Ten tips for debugging Docker containers

Containers are awesome, but sometimes it can feel like your code has been shut up in a black box, stuck off in the cloud where you can’t see what it’s doing. When your app runs the way it’s supposed to this isn’t a problem: containers come, containers go, everyone’s happy. But then there’s that moment when you push a new version of your image and check the cluster status only to see it crashlooping. What’s going on? The CTO is pinging you on Slack, and you need answers. Here are ten tips for shining a light into your misbehaving containers.

1 — View stdout history with the logs command.

Lots of programs log stuff to stdout, especially when things go south. Anything that gets written to stdout for the process that is pid 1 inside the container will get captured to a history file on the host, where it can be viewed with the logs command.

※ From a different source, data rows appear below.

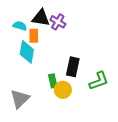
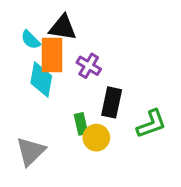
purple cross: (58, 22) -> (89, 66), moved
cyan semicircle: (20, 26) -> (31, 40), turned -152
orange rectangle: (34, 36) -> (52, 55), size x1.6

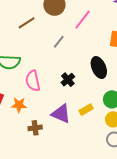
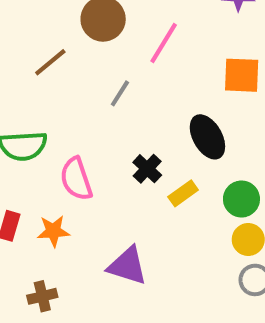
yellow rectangle: (86, 110) -> (183, 193), moved
purple triangle: (61, 114) -> (127, 266), moved
brown cross: (35, 128) -> (42, 296), moved

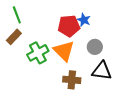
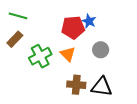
green line: (17, 15) -> (18, 16), turned -54
orange triangle: (64, 51) -> (68, 54), size x0.7
black triangle: (102, 71) -> (102, 87), moved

$ docker run -d --name=logtest alpine /bin/sh -c “while true; do sleep 2; df -h; done”
35f6353d2e47ab1f6c34073475014f4ab5e0b131043dca4454f67be9d8ef1253
$ docker logs logtest
Filesystem Size Used Available Use% Mounted on
none 93.7G 2.0G 87.0G 2% /
tmpfs 3.8G 0 3.8G 0% /dev
tmpfs 3.8G 0 3.8G 0% /sys/fs/cgroup
... etc ...

This history is available even after the container exits, as long as its file system is still present on disk (until it is removed with docker rm). The data is stored in a json file buried under /var/lib/docker. You can get the complete path using the inspect command, which we’ll look at later. The log command takes options that allow you to follow this file, basically tail -f, as well as choose how many lines the command returns (tail -n). By default the command returns all lines.

2 — Stream stdout with the attach command.

If you want to see what is written to stdout in real time then the attach command is your friend.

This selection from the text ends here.